== Description of the task ==
Where does "Услуги" appear in the data? Return each line that holds it.

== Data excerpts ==
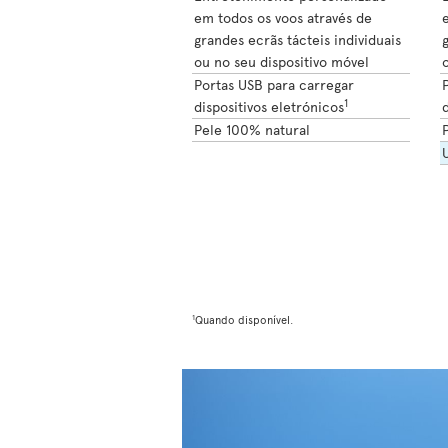
em todos os voos através de
grandes ecrãs tácteis individuais
g
ou no seu dispositivo móvel
o
Portas USB para carregar
1
dispositivos eletrónicos
d
Pele 100% natural
1
Quando disponível.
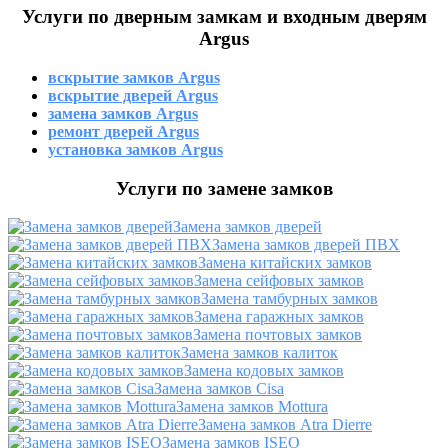
Услуги по дверным замкам и входным дверям
Argus
вскрытие замков Argus
вскрытие дверей Argus
замена замков Argus
ремонт дверей Argus
установка замков Argus
Услуги по замене замков
Замена замков дверей
Замена замков дверей ПВХ
Замена китайских замков
Замена сейфовых замков
Замена тамбурных замков
Замена гаражных замков
Замена почтовых замков
Замена замков калиток
Замена кодовых замков
Замена замков Cisa
Замена замков Mottura
Замена замков Atra Dierre
Замена замков ISEO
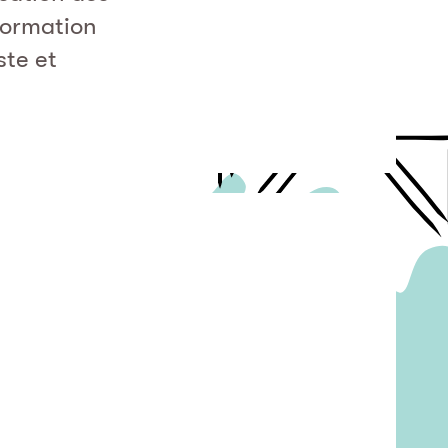
sformation
ste et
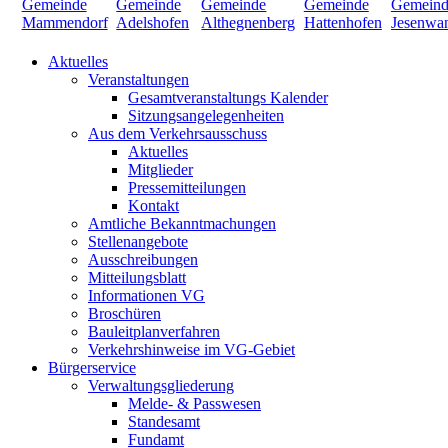
Aktuelles
Veranstaltungen
Gesamtveranstaltungs Kalender
Sitzungsangelegenheiten
Aus dem Verkehrsausschuss
Aktuelles
Mitglieder
Pressemitteilungen
Kontakt
Amtliche Bekanntmachungen
Stellenangebote
Ausschreibungen
Mitteilungsblatt
Informationen VG
Broschüren
Bauleitplanverfahren
Verkehrshinweise im VG-Gebiet
Bürgerservice
Verwaltungsgliederung
Melde- & Passwesen
Standesamt
Fundamt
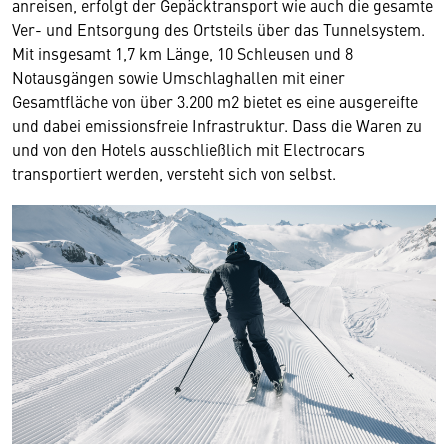
anreisen, erfolgt der Gepäcktransport wie auch die gesamte
Ver- und Entsorgung des Ortsteils über das Tunnelsystem.
Mit insgesamt 1,7 km Länge, 10 Schleusen und 8
Notausgängen sowie Umschlaghallen mit einer
Gesamtfläche von über 3.200 m2 bietet es eine ausgereifte
und dabei emissionsfreie Infrastruktur. Dass die Waren zu
und von den Hotels ausschließlich mit Electrocars
transportiert werden, versteht sich von selbst.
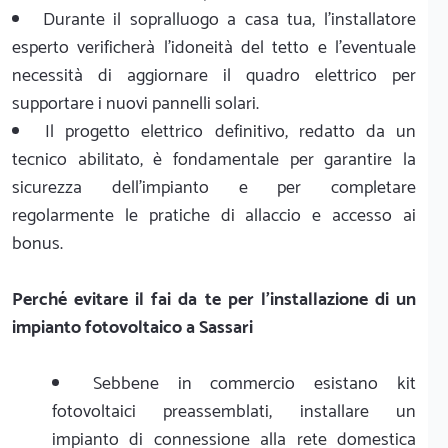
Durante il sopralluogo a casa tua, l'installatore
esperto verificherà l'idoneità del tetto e l'eventuale
necessità di aggiornare il quadro elettrico per
supportare i nuovi pannelli solari.
Il progetto elettrico definitivo, redatto da un
tecnico abilitato, è fondamentale per garantire la
sicurezza dell'impianto e per completare
regolarmente le pratiche di allaccio e accesso ai
bonus.
Perché evitare il fai da te per l'installazione di un
impianto fotovoltaico a Sassari
Sebbene in commercio esistano kit
fotovoltaici preassemblati, installare un
impianto di connessione alla rete domestica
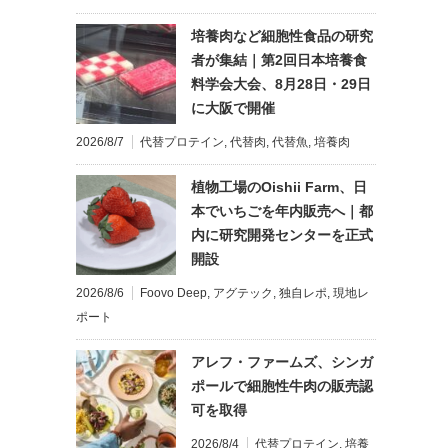
培養肉など細胞性食品の研究
者が集結｜第2回日本培養食
料学会大会、8月28日・29日
に大阪で開催
2026/8/7
代替プロテイン
,
代替肉
,
代替魚
,
培養肉
植物工場のOishii Farm、日
本でいちごを年内販売へ｜都
内に研究開発センターを正式
開設
2026/8/6
Foovo Deep
,
アグテック
,
独自レポ
,
現地レ
ポート
アレフ・ファームズ、シンガ
ポールで細胞性牛肉の販売認
可を取得
2026/8/4
代替プロテイン
,
培養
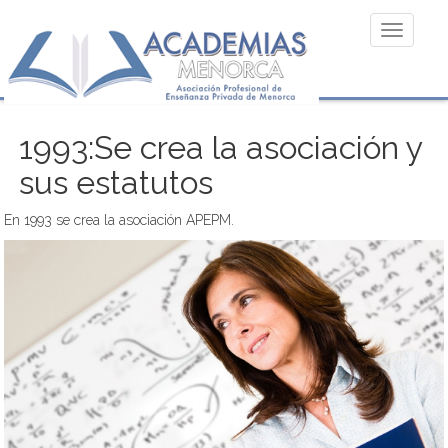
Toggle
navigatio
1993:Se crea la asociación y
sus estatutos
En 1993 se crea la asociación APEPM.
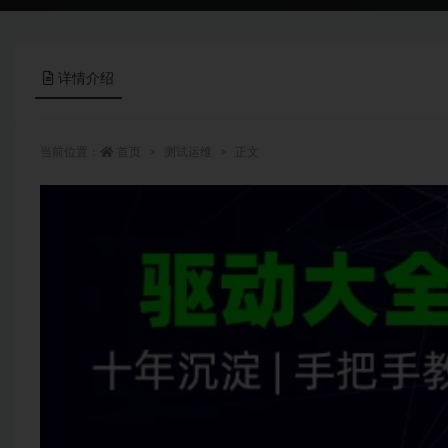
详情介绍
当前位置：
首页
测试运维
正文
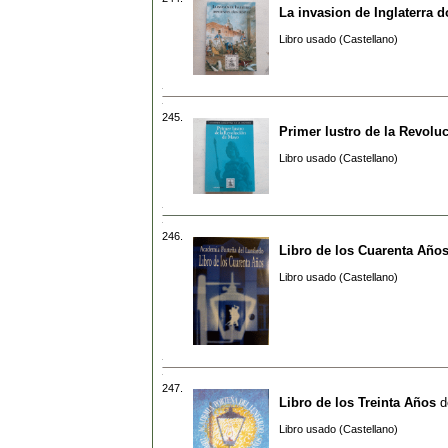
La invasion de Inglaterra 
Libro usado (Castellano)
245.
Primer lustro de la Revolu
Libro usado (Castellano)
246.
Libro de los Cuarenta Año
Libro usado (Castellano)
247.
Libro de los Treinta Años
d
Libro usado (Castellano)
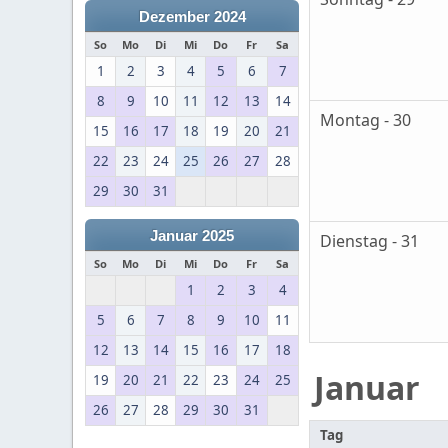
Dezember 2024
So
Mo
Di
Mi
Do
Fr
Sa
1
2
3
4
5
6
7
8
9
10
11
12
13
14
Montag - 30
15
16
17
18
19
20
21
22
23
24
25
26
27
28
29
30
31
Januar 2025
Dienstag - 31
So
Mo
Di
Mi
Do
Fr
Sa
1
2
3
4
5
6
7
8
9
10
11
12
13
14
15
16
17
18
Januar
19
20
21
22
23
24
25
26
27
28
29
30
31
Tag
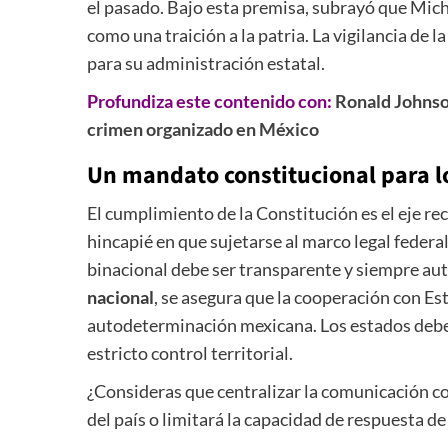
el pasado. Bajo esta premisa, subrayó que Mi
como una traición a la patria. La vigilancia de l
para su administración estatal.
Profundiza este contenido con:
Ronald Johnson
crimen organizado en México
Un mandato constitucional para l
El cumplimiento de la Constitución es el eje re
hincapié en que sujetarse al marco legal federal
binacional debe ser transparente y siempre auto
nacional
, se asegura que la cooperación con Es
autodeterminación mexicana. Los estados deben
estricto control territorial.
¿Consideras que centralizar la comunicación co
del país o limitará la capacidad de respuesta de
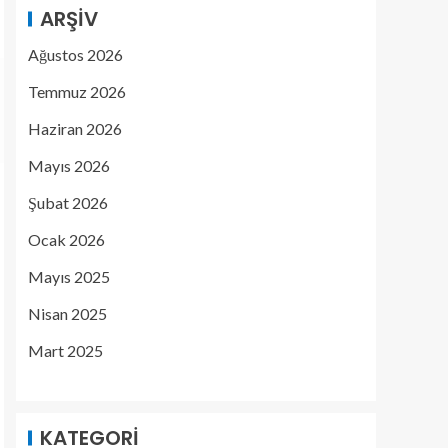
ARŞIV
Ağustos 2026
Temmuz 2026
Haziran 2026
Mayıs 2026
Şubat 2026
Ocak 2026
Mayıs 2025
Nisan 2025
Mart 2025
KATEGORI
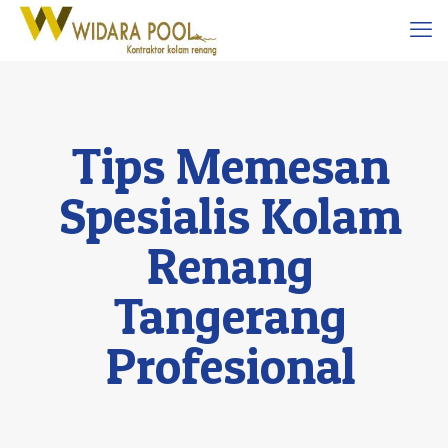
Tips Memesan
Spesialis Kolam
Renang
Tangerang
Profesional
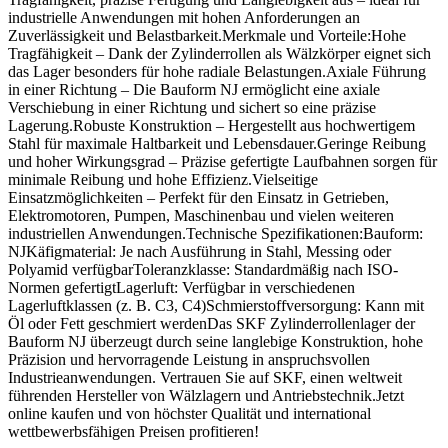
industrielle Anwendungen mit hohen Anforderungen an
Zuverlässigkeit und Belastbarkeit.Merkmale und Vorteile:Hohe
Tragfähigkeit – Dank der Zylinderrollen als Wälzkörper eignet sich
das Lager besonders für hohe radiale Belastungen.Axiale Führung
in einer Richtung – Die Bauform NJ ermöglicht eine axiale
Verschiebung in einer Richtung und sichert so eine präzise
Lagerung.Robuste Konstruktion – Hergestellt aus hochwertigem
Stahl für maximale Haltbarkeit und Lebensdauer.Geringe Reibung
und hoher Wirkungsgrad – Präzise gefertigte Laufbahnen sorgen für
minimale Reibung und hohe Effizienz.Vielseitige
Einsatzmöglichkeiten – Perfekt für den Einsatz in Getrieben,
Elektromotoren, Pumpen, Maschinenbau und vielen weiteren
industriellen Anwendungen.Technische Spezifikationen:Bauform:
NJKäfigmaterial: Je nach Ausführung in Stahl, Messing oder
Polyamid verfügbarToleranzklasse: Standardmäßig nach ISO-
Normen gefertigtLagerluft: Verfügbar in verschiedenen
Lagerluftklassen (z. B. C3, C4)Schmierstoffversorgung: Kann mit
Öl oder Fett geschmiert werdenDas SKF Zylinderrollenlager der
Bauform NJ überzeugt durch seine langlebige Konstruktion, hohe
Präzision und hervorragende Leistung in anspruchsvollen
Industrieanwendungen. Vertrauen Sie auf SKF, einen weltweit
führenden Hersteller von Wälzlagern und Antriebstechnik.Jetzt
online kaufen und von höchster Qualität und international
wettbewerbsfähigen Preisen profitieren!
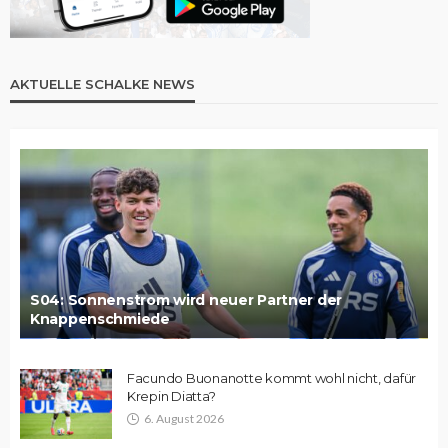
AKTUELLE SCHALKE NEWS
S04: Sonnenstrom wird neuer Partner der
Knappenschmiede
Facundo Buonanotte kommt wohl nicht, dafür
Krepin Diatta?
6. August 2026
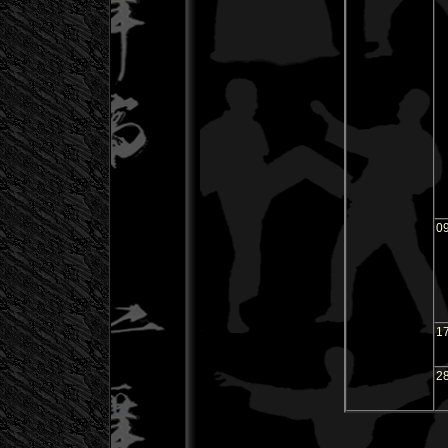
0
1
2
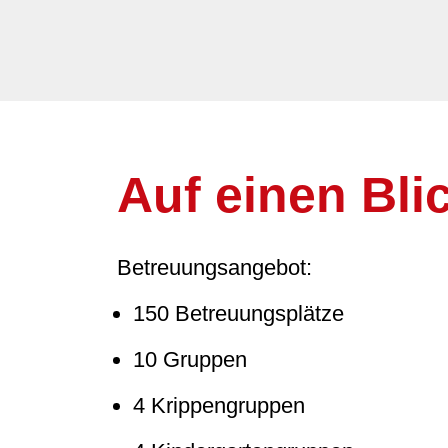
Auf einen Bli
Betreuungsangebot:
150 Betreuungsplätze
10 Gruppen
4 Krippengruppen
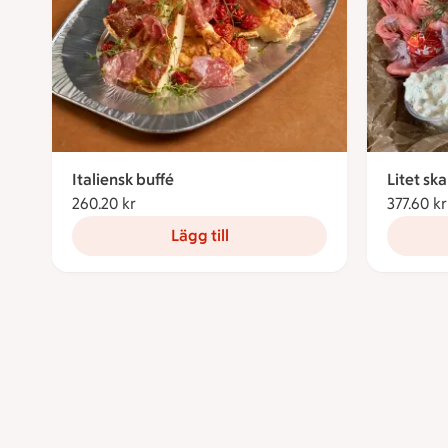
Italiensk buffé
Litet ska
260.20 kr
260.20 kronor
377.60 kr
Lägg till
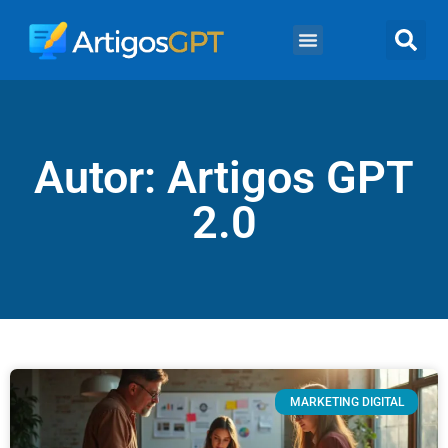
Autor:
Artigos GPT
2.0
MARKETING DIGITAL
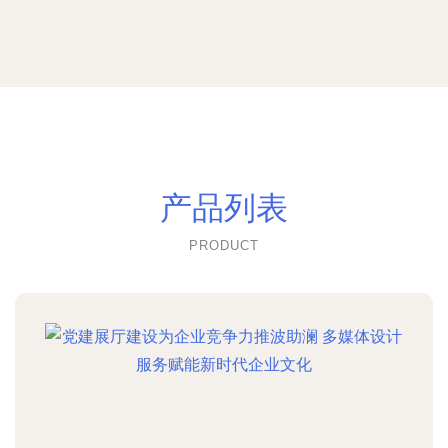
产品列表
PRODUCT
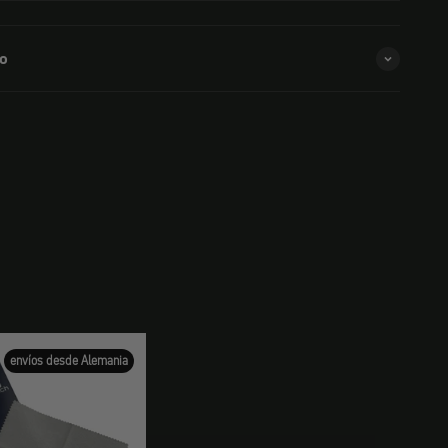
so
envíos desde Alemania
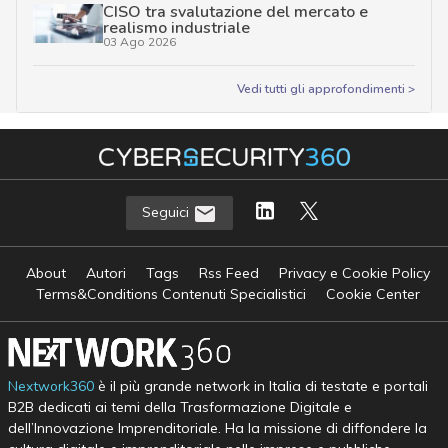
CISO tra svalutazione del mercato e
realismo industriale
03 Ago 2026
Vedi tutti gli approfondimenti >
Seguici
About
Autori
Tags
Rss Feed
Privacy e Cookie Policy
Terms&Conditions Contenuti Specialistici
Cookie Center
Nextwork360
è il più grande network in Italia di testate e portali
B2B dedicati ai temi della Trasformazione Digitale e
dell’Innovazione Imprenditoriale. Ha la missione di diffondere la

== Solution to the exercise ==
Услуги по дверным замкам и входным дверям
Услуги по замене замков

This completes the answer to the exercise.